GOAL OF THE EXERCISE —
Restate the data word for word. Leave the pictures out.

Dataset entries —
+ + + + + + +

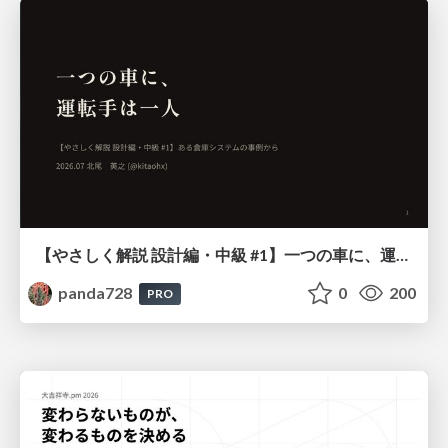
【やさしく解説 設計編・中級 #1】一つの車に、運転手は一人 ～ある倉庫システムの事例から～
panda728
0
200
PRO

+ + + + + + +

ANSWER TO THIS EXERCISE —
【やさしく解説 設計編・中級 #1】一つの車に、運転手は一人 ～ある倉庫システムの事例から～
panda728
0
200
PRO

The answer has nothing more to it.